# MovieLens Preprocessing: Build cleaned_movies.csv

This notebook loads the MovieLens small dataset, cleans movie titles and genres, computes per-movie average ratings and normalized scores, joins TMDb IDs for posters, and saves a compact `cleaned_movies.csv` for the Streamlit hybrid recommender.

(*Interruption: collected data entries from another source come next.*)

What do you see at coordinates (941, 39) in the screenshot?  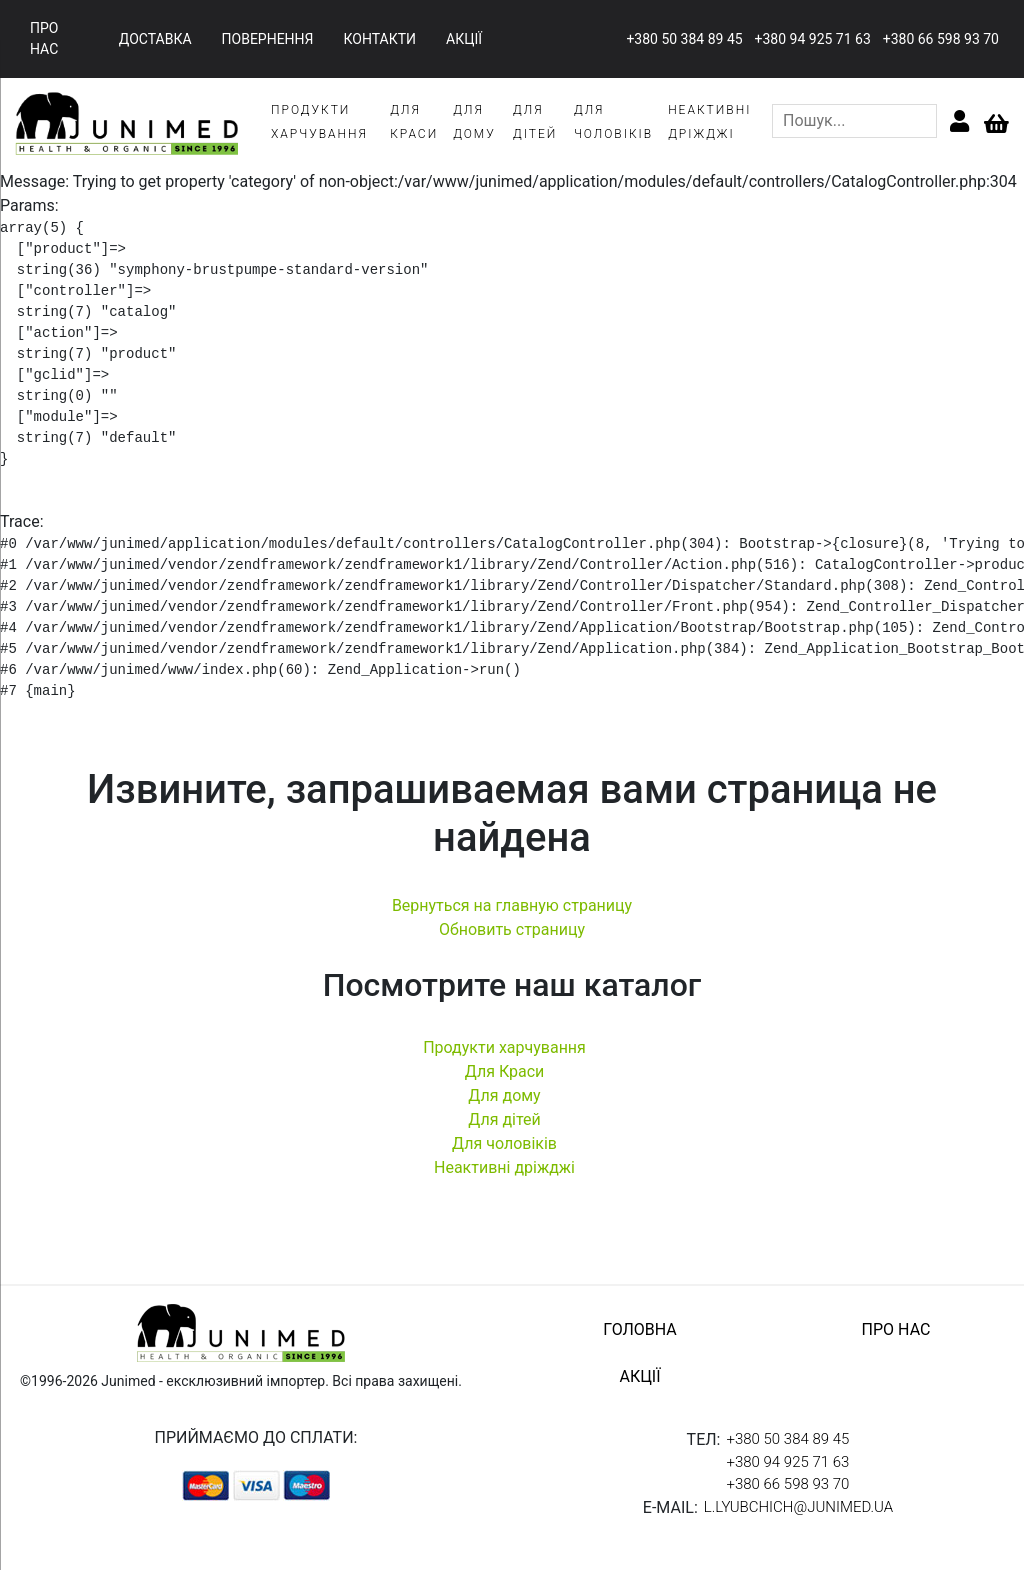 I see `+380 66 598 93 70` at bounding box center [941, 39]. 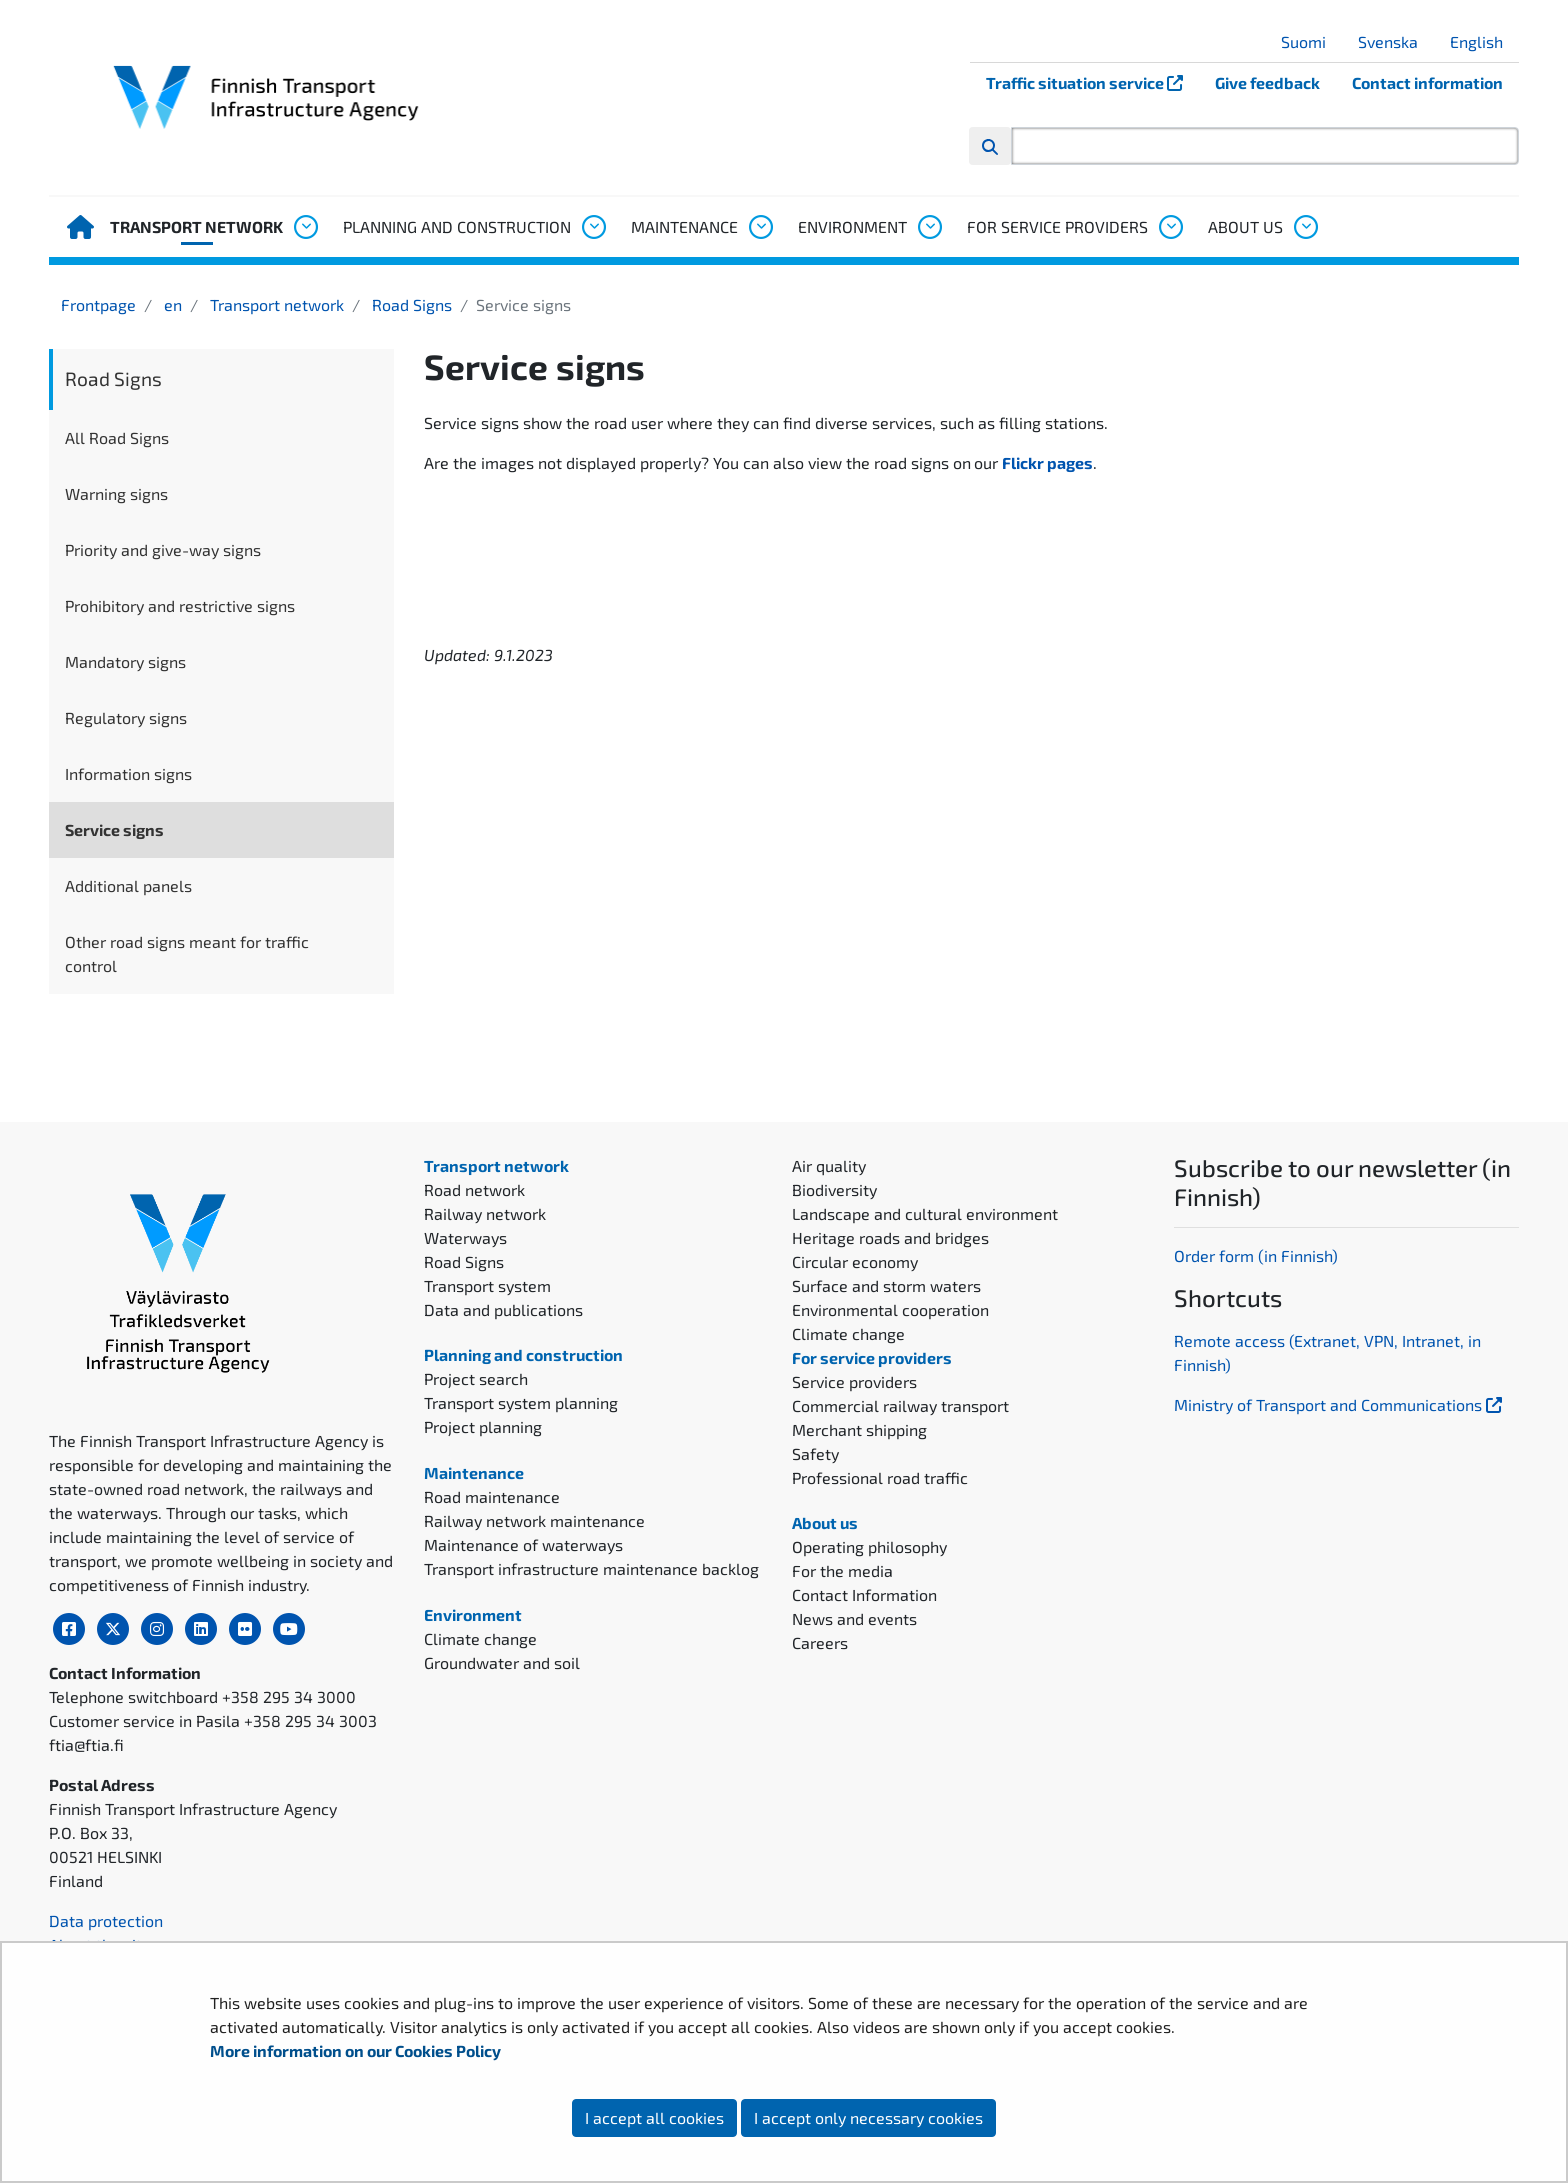 What do you see at coordinates (457, 226) in the screenshot?
I see `Planning and construction` at bounding box center [457, 226].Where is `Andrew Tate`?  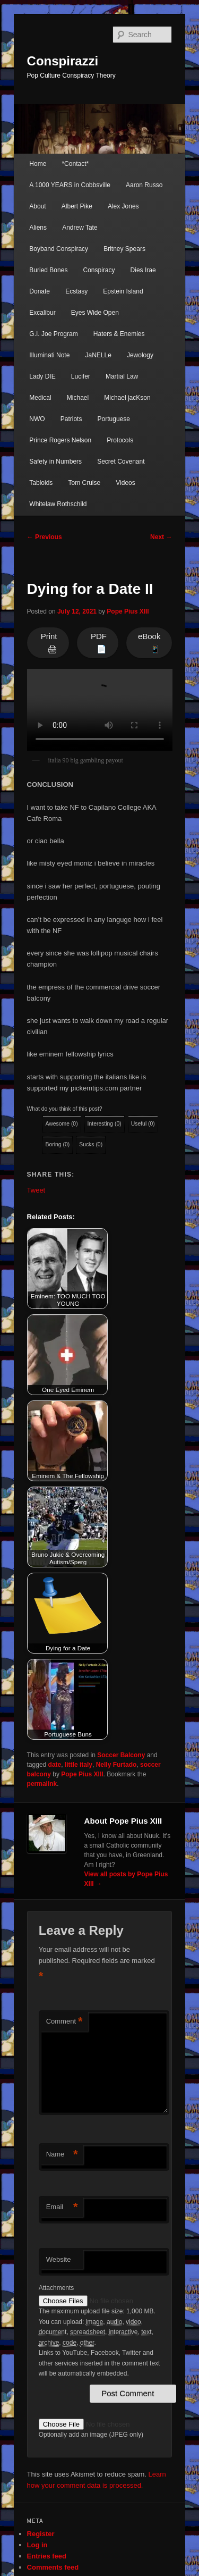 Andrew Tate is located at coordinates (80, 227).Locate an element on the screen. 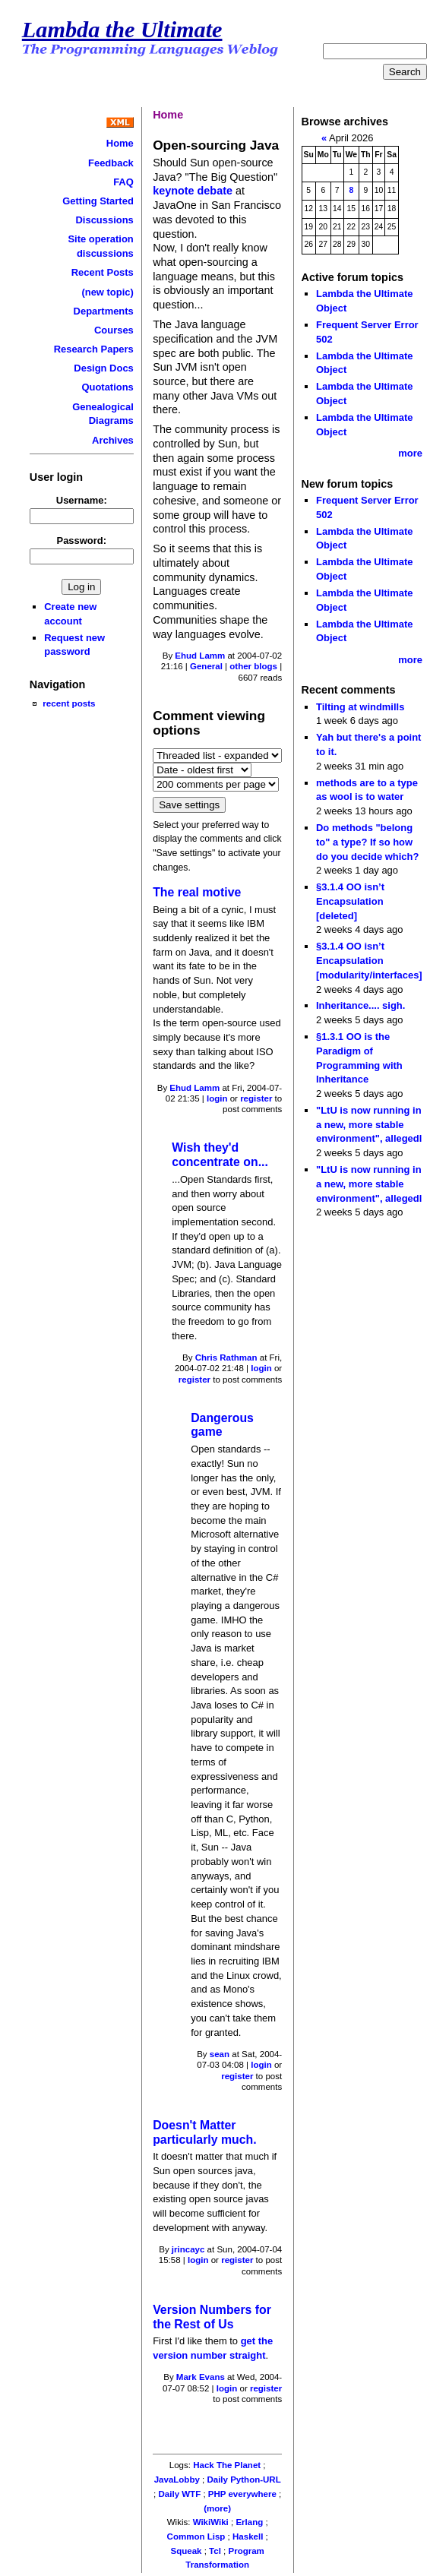 This screenshot has width=430, height=2576. Daily WTF is located at coordinates (180, 2494).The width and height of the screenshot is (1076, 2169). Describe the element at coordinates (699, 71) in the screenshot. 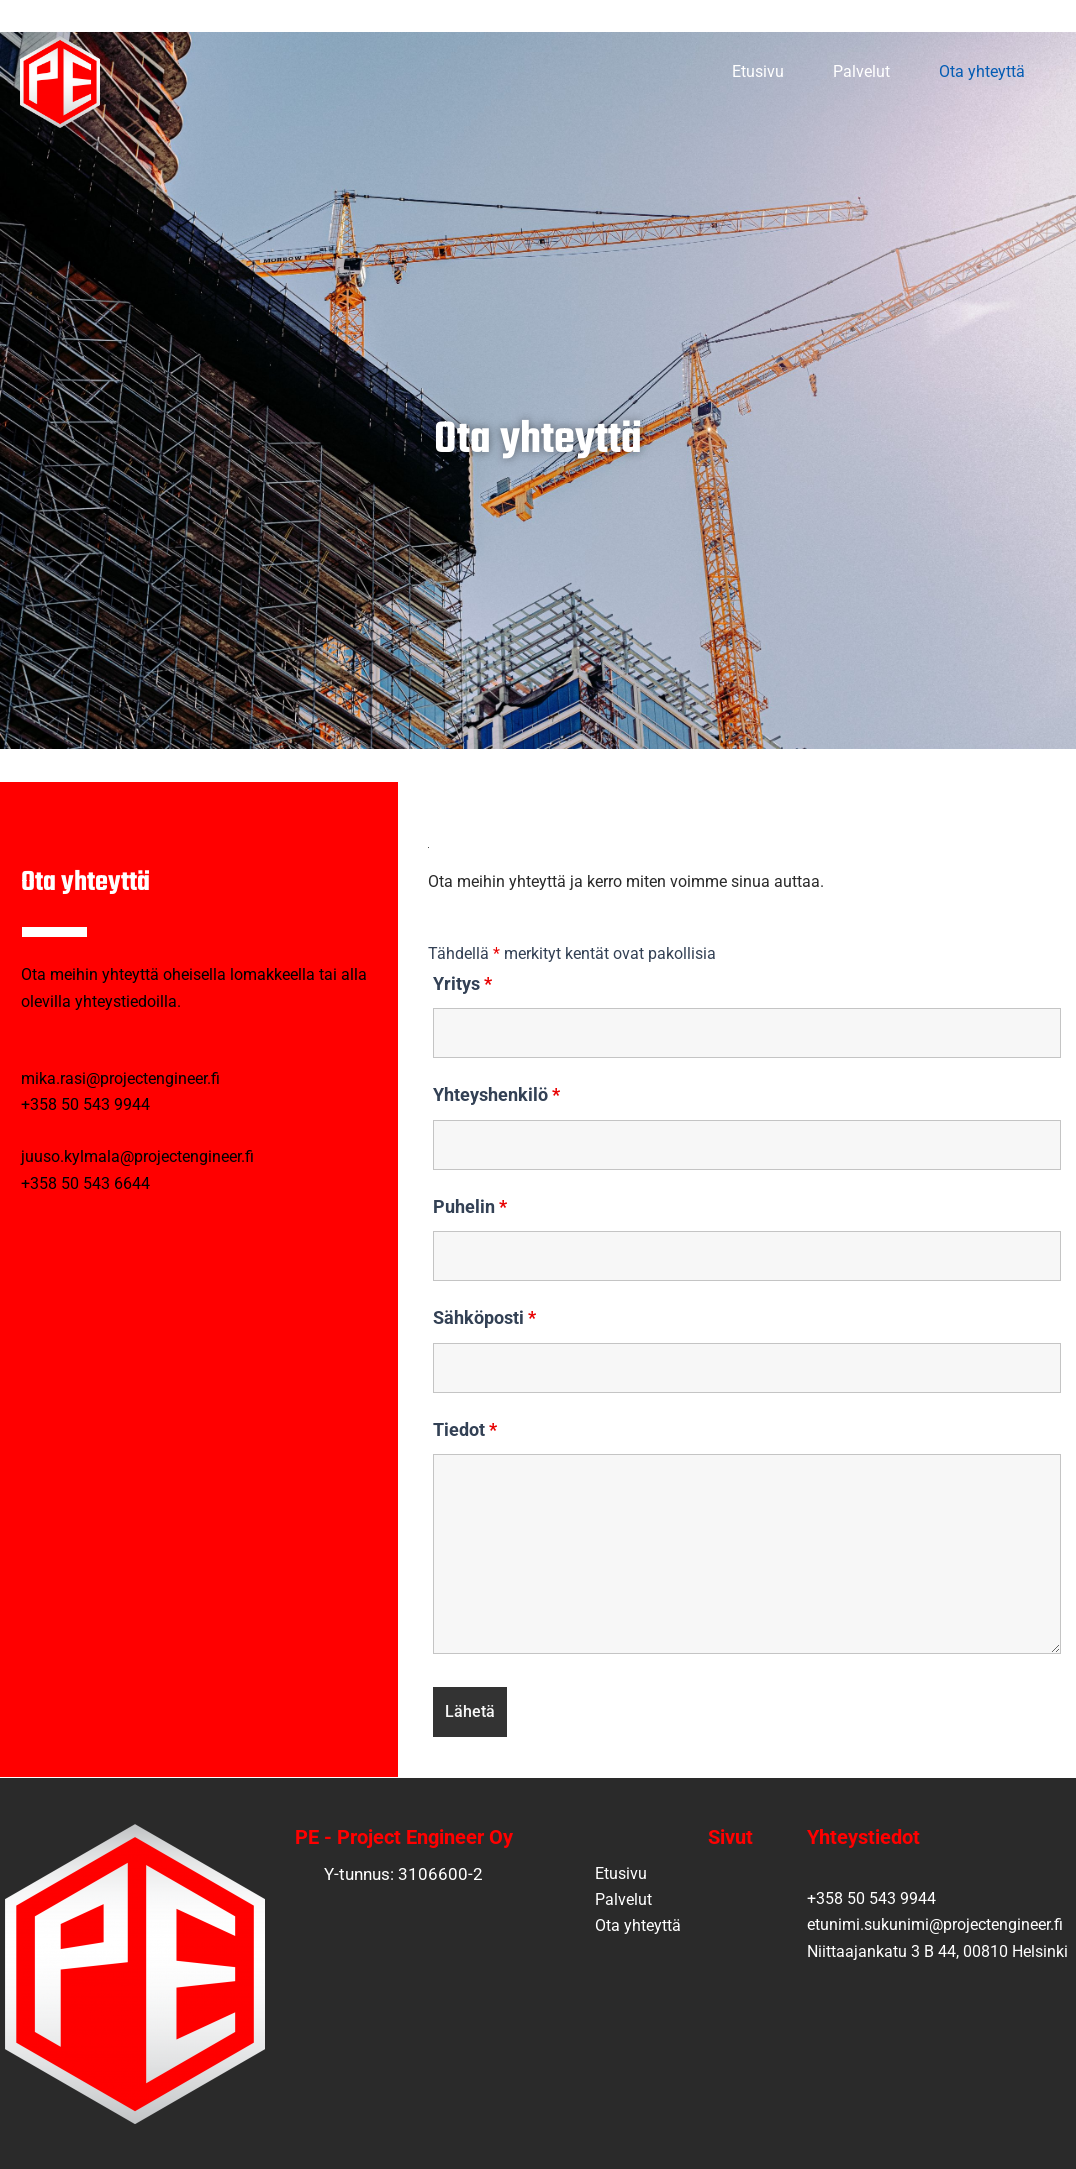

I see `Etusivu` at that location.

Datasets used (from `ml-latest-small 2/`):
- `movies.csv` (movieId, title, genres)
- `ratings.csv` (userId, movieId, rating, timestamp)
- `links.csv` (movieId, imdbId, tmdbId)

Output:
- `/workspace/cleaned_movies.csv` with columns: `movieId`, `tmdbId`, `title` (lowercase), `genres_text`, `avg_rating`, `norm_rating`, `rating_count`.

In [None]:
import pandas as pd
import numpy as np
from pathlib import Path

DATA_DIR = Path('ml-latest-small 2')
MOVIES_CSV = DATA_DIR / 'movies.csv'
RATINGS_CSV = DATA_DIR / 'ratings.csv'
LINKS_CSV = DATA_DIR / 'links.csv'
OUTPUT_CSV = Path('cleaned_movies.csv')


In [None]:
movies = pd.read_csv(MOVIES_CSV)
ratings = pd.read_csv(RATINGS_CSV)
links = pd.read_csv(LINKS_CSV)
movies.head(), ratings.head(), links.head()


In [None]:
# Clean titles and genres
movies['title'] = movies['title'].fillna('').str.strip().str.lower()
movies['genres'] = movies['genres'].fillna('(no genres listed)')
# Split and normalize genres
movies['genres_list'] = movies['genres'].str.split('|')
movies['genres_list'] = movies['genres_list'].apply(lambda lst: [g.strip().lower().replace('-', ' ') for g in lst] if isinstance(lst, list) else [])
movies['genres_text'] = movies['genres_list'].apply(lambda lst: ' '.join(sorted(set(lst))))
movies[['movieId','title','genres_text']].head()


In [None]:
# Compute average rating and counts per movie
ratings = ratings.dropna(subset=['movieId','rating'])
agg = ratings.groupby('movieId').agg(avg_rating=('rating','mean'), rating_count=('rating','size')).reset_index()
# Normalize avg_rating between 0 and 1
if not agg.empty:
    min_r, max_r = agg['avg_rating'].min(), agg['avg_rating'].max()
    if max_r > min_r:
        agg['norm_rating'] = (agg['avg_rating'] - min_r) / (max_r - min_r)
    else:
        agg['norm_rating'] = 0.5
else:
    agg['norm_rating'] = pd.Series(dtype=float)
agg.head()


In [None]:
# Merge datasets
df = movies.merge(links[['movieId','tmdbId']], on='movieId', how='left')
df = df.merge(agg, on='movieId', how='left')
# Fill missing ratings
df['avg_rating'] = df['avg_rating'].fillna(0.0)
df['norm_rating'] = df['norm_rating'].fillna(0.0)
df['rating_count'] = df['rating_count'].fillna(0).astype(int)
# Clean tmdbId to int where possible
def to_int_or_none(x):
    try:
        xi = int(x)
        return xi if xi > 0 else np.nan
    except Exception:
        return np.nan
df['tmdbId'] = df['tmdbId'].apply(to_int_or_none)
# Select columns and save
out_cols = ['movieId','tmdbId','title','genres_text','avg_rating','norm_rating','rating_count']
cleaned = df[out_cols].copy()
cleaned.to_csv(OUTPUT_CSV, index=False)
cleaned.head(10)


Now you can run the Streamlit app which loads `cleaned_movies.csv`.